I WOULD hate to be Chua Soi Lek at this point in time. With the general election looming, and Chinese Malaysian support for Barisan Nasional (BN) at an all-time low, it seems like the MCA is in for the toughest fight of its political life. So what can Chua do in the face of the seemingly insurmountable task to perform well in the elections? Here are some ideas that I would try, or would have tried, if I were him.
Nominate Ong Tee Keat for Gelang Patah
For sure, no politician would like to take on Lim Kit Siang in a Chinese-majority seat if they could help it. This means it would have been an excellent strategy to place Ong Tee Keat there, although the opportunity is now gone since the MCA has a nominated candidates’ list sans Tee Keat. If Ong had been fielded and won, it would have been a major boost for the MCA and the BN. And if Ong had lost, then good riddance to him. Either way, it would have been a win for Chua.
Praise the DAP’s Chinese credentials sky-high
The Chinese Malaysian vote seems to be lost anyway. So, this election is really about winning over fence-sitting Malay Malaysians. If these Malays sway to the BN, then it is all well and good. Otherwise, the BN itself would be at risk. So why not go after these fence-sitting Malays by promoting the DAP’s Chinese credentials? Tell everyone how great the DAP is to the Chinese. Publicise how the DAP favours the Chinese over everyone else. Explain in detail how a “Malaysian Malaysia” would ultimately be good for the Chinese over every other race. By this, Chua would be driving fence-sitting Malays to the BN, which includes the MCA, of course.
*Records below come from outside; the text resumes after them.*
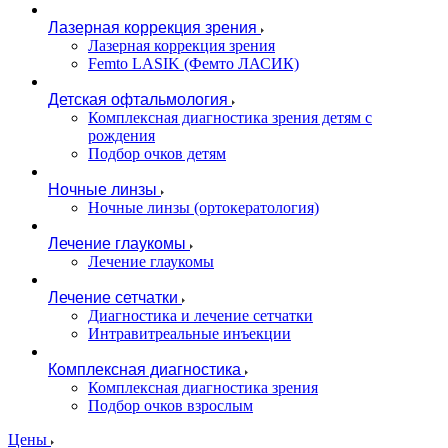
Лазерная коррекция зрения
Лазерная коррекция зрения
Femto LASIK (Фемто ЛАСИК)
Детская офтальмология
Комплексная диагностика зрения детям c
рождения
Подбор очков детям
Ночные линзы
Ночные линзы (ортокератология)
Лечение глаукомы
Лечение глаукомы
Лечение сетчатки
Диагностика и лечение сетчатки
Интравитреальные инъекции
Комплексная диагностика
Комплексная диагностика зрения
Подбор очков взрослым
Цены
Zoom into individual candidates’ personal stories
There may be a general anti-MCA mood, but that does not mean people cannot favour particular individuals even if he or she happens to be from the MCA. Move away from big-picture issues. Focus on the candidates individually. Tell personal stories of their struggles, dreams, vision and ambition. Showcase them doing good to the community. Portray them as being humble, approachable and likeable. People may well conclude that since the MCA would fare badly in the elections anyway, why not give “this particular MCA candidate” a chance and a lifeline?
Moderate the propaganda
Propaganda is only effective if it is believed. And if the propaganda says there is nothing bad about the MCA and nothing good about the opposition, then people would just simply choose not to believe it. Effective propaganda must be a mixed bag. Some limited praise for the opposition, some limited critique of the BN, but overall steering people towards supporting the BN, is a better strategy. Continuing to shout that the MCA is the best of the best with an excellent report card is not going to get very far.
Tone down on Islam-bashing
The way Malaysian demographics go, there will simply be more and more Malay-majority constituencies. These Malay Malaysians are voters. They don’t like people who talk bad about Islam. And the MCA will need their votes. So, stop bashing Islam. Start demonstrating sensitivity and understanding of Islam. That would be just plain logical, wouldn’t it?
Start planning for the longer term
Like it or not, the elections are already underway. What can be done in the next few days would be limited. But a lot can be done in the next five years. So start working. Promote the Chinese language and culture to all communities. Increase the capacity of existing tertiary educational institutions affiliated with the MCA. Establish impeccable ties with China for economic opportunities. Start developing joint Malay-Chinese business co-operation in a genuine manner. Promote Chinese schools aggressively, even to the non-Chinese. Start developing private and international primary and secondary educational institutions.
In the words of one former Chief Justice now prominently displayed at the court buildings: “Buat kerja.”
Chan Kheng Hoe believes the Barisan Nasional will be the next federal government. Care for a wager, anyone?